• _ACTIVITY_
From the line containing "marjade struktuuri ja" to the last line below, retype everything word for word.

*** INPUT DATA ***

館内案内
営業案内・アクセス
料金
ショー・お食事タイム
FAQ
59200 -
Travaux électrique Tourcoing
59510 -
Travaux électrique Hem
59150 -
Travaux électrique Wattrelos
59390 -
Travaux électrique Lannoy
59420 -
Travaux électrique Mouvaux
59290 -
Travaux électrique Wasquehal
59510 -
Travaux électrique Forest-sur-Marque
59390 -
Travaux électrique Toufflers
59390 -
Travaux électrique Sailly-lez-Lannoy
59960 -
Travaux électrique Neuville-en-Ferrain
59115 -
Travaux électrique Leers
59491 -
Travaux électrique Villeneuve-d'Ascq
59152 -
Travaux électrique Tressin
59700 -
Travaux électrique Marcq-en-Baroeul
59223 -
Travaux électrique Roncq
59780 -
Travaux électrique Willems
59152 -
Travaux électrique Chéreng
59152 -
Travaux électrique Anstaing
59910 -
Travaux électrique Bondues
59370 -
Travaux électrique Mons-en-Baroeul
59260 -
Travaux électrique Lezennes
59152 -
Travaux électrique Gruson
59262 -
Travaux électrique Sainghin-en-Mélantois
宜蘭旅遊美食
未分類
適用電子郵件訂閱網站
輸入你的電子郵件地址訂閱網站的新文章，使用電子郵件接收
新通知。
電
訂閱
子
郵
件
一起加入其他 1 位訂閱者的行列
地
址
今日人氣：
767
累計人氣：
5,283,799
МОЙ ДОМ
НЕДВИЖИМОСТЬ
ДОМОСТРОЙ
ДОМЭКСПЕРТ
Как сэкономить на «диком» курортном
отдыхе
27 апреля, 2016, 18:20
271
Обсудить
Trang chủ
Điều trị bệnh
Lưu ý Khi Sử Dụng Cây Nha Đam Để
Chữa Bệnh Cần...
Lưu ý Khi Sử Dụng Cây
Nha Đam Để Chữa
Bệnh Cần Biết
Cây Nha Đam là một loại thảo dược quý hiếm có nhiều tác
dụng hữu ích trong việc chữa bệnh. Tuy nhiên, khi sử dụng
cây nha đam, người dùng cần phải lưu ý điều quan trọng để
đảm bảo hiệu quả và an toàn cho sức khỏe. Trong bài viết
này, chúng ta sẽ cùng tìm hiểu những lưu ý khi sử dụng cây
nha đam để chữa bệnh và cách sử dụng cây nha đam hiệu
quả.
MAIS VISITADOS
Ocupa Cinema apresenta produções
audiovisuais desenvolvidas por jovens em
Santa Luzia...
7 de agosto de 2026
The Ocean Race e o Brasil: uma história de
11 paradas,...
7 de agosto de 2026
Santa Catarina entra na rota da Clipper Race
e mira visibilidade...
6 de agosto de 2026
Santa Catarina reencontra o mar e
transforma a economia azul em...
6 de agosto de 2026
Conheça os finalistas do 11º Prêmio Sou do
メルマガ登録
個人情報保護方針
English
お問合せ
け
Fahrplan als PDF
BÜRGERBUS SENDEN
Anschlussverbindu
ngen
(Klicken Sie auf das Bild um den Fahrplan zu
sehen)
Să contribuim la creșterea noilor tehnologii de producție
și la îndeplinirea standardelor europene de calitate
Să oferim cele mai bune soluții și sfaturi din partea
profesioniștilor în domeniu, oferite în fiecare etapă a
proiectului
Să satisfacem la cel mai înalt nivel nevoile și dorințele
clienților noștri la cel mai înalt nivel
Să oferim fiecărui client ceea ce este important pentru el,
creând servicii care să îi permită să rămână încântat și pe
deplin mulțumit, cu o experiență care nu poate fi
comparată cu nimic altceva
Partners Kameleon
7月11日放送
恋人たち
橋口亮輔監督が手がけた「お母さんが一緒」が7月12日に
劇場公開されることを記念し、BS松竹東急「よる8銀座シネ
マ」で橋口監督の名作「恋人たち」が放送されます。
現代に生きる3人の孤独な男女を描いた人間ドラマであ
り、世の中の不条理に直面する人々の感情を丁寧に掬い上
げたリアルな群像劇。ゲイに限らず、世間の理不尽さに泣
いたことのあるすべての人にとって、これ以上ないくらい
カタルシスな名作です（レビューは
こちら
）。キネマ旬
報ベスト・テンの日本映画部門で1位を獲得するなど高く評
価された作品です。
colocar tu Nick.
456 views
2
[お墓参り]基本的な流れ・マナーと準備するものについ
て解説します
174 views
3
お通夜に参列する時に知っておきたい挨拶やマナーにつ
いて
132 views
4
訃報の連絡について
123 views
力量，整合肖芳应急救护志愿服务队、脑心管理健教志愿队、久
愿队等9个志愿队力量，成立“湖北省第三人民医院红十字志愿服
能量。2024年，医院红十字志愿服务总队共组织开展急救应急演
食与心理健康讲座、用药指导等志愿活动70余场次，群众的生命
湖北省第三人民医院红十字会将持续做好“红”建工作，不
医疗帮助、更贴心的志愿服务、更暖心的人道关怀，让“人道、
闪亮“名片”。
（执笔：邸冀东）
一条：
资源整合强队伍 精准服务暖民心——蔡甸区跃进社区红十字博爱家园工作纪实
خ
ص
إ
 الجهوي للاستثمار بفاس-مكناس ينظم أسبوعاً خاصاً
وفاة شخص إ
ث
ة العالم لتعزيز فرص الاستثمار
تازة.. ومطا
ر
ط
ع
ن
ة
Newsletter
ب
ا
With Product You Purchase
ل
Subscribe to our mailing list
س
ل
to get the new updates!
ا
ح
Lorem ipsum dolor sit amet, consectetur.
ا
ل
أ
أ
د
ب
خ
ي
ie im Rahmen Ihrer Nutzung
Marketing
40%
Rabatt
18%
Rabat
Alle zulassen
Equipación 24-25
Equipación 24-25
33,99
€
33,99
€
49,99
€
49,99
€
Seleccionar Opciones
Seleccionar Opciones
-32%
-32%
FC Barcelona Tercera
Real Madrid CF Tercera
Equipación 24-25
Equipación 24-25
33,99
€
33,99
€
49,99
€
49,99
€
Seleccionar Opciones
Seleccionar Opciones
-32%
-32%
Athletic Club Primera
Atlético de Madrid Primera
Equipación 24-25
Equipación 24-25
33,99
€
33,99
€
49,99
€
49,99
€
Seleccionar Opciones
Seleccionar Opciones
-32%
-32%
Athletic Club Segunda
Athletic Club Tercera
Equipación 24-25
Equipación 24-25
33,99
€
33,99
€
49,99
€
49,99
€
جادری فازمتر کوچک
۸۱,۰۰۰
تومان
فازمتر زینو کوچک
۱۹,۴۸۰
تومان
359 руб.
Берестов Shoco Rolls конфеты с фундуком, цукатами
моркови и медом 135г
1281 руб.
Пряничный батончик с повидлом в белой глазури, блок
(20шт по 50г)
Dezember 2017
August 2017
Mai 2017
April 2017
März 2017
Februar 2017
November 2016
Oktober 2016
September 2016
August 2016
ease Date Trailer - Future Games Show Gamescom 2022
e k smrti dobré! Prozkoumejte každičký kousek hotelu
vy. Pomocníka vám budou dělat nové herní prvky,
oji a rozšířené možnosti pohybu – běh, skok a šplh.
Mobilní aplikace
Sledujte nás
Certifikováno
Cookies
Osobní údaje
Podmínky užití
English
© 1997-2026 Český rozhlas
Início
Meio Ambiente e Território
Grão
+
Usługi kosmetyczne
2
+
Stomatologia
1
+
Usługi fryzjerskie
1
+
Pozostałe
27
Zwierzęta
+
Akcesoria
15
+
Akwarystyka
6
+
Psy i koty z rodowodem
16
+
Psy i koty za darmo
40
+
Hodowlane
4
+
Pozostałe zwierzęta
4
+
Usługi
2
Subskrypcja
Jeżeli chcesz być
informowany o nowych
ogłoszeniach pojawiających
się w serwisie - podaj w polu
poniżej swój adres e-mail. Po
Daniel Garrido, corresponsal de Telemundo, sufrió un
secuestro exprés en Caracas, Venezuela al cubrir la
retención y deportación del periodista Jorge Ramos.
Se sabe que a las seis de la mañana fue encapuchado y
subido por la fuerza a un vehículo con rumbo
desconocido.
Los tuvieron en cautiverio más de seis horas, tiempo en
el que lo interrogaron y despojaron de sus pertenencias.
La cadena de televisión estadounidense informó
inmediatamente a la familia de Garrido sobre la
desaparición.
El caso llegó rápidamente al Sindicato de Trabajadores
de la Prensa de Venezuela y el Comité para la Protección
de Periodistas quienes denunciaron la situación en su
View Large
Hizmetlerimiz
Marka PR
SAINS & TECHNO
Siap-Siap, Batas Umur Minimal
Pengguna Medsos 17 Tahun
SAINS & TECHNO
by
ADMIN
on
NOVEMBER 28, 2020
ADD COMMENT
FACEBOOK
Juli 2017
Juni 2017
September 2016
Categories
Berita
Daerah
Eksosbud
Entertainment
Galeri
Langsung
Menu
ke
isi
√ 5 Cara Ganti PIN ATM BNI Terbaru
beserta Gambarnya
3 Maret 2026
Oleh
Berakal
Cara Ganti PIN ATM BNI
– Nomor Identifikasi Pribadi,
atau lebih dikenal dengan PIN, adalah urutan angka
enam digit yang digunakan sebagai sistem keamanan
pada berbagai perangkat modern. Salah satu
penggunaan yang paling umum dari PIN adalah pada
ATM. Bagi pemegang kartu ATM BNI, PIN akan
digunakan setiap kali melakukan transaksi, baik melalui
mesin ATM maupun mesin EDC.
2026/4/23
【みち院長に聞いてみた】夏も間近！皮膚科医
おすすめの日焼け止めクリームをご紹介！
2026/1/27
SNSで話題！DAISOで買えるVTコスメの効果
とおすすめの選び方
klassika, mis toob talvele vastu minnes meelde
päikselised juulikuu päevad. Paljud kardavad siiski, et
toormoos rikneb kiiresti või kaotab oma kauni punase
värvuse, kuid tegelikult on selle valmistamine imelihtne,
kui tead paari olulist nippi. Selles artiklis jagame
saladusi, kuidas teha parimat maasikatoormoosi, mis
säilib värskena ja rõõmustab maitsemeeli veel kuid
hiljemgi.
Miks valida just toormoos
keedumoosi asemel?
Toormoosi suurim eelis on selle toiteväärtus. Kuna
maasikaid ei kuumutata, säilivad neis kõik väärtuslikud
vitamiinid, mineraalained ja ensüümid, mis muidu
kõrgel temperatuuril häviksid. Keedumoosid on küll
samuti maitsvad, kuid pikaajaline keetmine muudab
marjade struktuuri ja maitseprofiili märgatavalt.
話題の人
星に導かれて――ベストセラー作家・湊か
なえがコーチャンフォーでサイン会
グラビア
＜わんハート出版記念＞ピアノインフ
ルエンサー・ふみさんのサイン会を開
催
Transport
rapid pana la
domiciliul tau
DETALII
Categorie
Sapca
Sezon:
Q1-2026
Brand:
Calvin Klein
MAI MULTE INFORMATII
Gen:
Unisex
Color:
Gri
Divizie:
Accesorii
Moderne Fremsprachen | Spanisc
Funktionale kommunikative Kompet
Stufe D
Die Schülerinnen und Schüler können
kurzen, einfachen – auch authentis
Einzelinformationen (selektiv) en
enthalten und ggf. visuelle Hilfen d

*** End of INPUT DATA ***

• _COMPLETED TASK_
marjade struktuuri ja maitseprofiili märgatavalt.
話題の人
星に導かれて――ベストセラー作家・湊か
なえがコーチャンフォーでサイン会
グラビア
＜わんハート出版記念＞ピアノインフ
ルエンサー・ふみさんのサイン会を開
催
Transport
rapid pana la
domiciliul tau
DETALII
Categorie
Sapca
Sezon:
Q1-2026
Brand:
Calvin Klein
MAI MULTE INFORMATII
Gen:
Unisex
Color:
Gri
Divizie:
Accesorii
Moderne Fremsprachen | Spanisc
Funktionale kommunikative Kompet
Stufe D
Die Schülerinnen und Schüler können
kurzen, einfachen – auch authentis
Einzelinformationen (selektiv) en
enthalten und ggf. visuelle Hilfen d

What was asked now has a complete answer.